WHAT IS REQUIRED: The string "Sabine" appears in some lines of the entries that follow; copy each such line.

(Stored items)
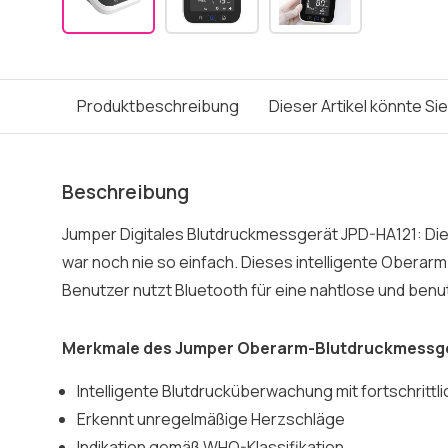
Produktbeschreibung
Dieser Artikel könnte Si
Beschreibung
Jumper Digitales Blutdruckmessgerät JPD-HA121: D
war noch nie so einfach. Dieses intelligente Oberar
Benutzer nutzt Bluetooth für eine nahtlose und benu
Merkmale des Jumper Oberarm-Blutdruckmessge
Intelligente Blutdrucküberwachung mit fortschrittl
Erkennt unregelmäßige Herzschläge
Indikation gemäß WHO-Klassifikation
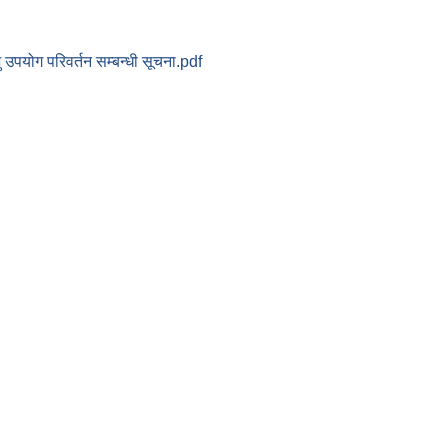
ु उपयोग परिवर्तन सम्बन्धी सूचना.pdf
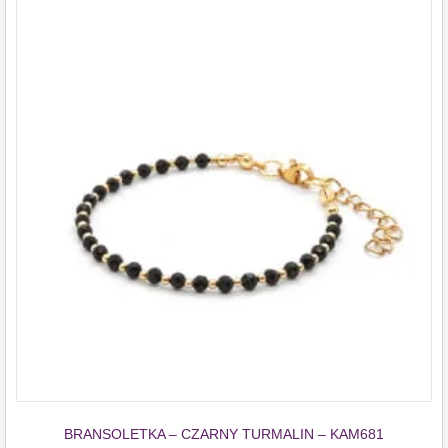
BRANSOLETKA – CZARNY TURMALIN – KAM681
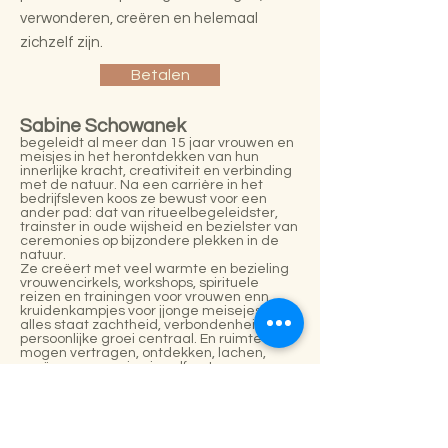
verwonderen, creëren en helemaal
zichzelf zijn.
Betalen
Sabine Schowanek
begeleidt al meer dan 15 jaar vrouwen en
meisjes in het herontdekken van hun
innerlijke kracht, creativiteit en verbinding
met de natuur. Na een carrière in het
bedrijfsleven koos ze bewust voor een
ander pad: dat van ritueelbegeleidster,
trainster in oude wijsheid en bezielster van
ceremonies op bijzondere plekken in de
natuur.
Ze creëert met veel warmte en bezieling
vrouwencirkels, workshops, spirituele
reizen en trainingen voor vrouwen enn
kruidenkampjes voor jjonge meisejes. In
alles staat zachtheid, verbondenheid en
persoonlijke groei centraal. En ruimte te
mogen vertragen, ontdekken, lachen,
creëren en groeien in zelfvertrouwen.
Hoewel Sabine ook met liefde zorg draagt
voor vakantiewoningen en feestlocatie ’t
Verstand van Leven in de Vlaamse
Ardennen, ligt haar hart vooral bij het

TASK SOLUTION:
Sabine Schowanek
Hoewel Sabine ook met liefde zorg draagt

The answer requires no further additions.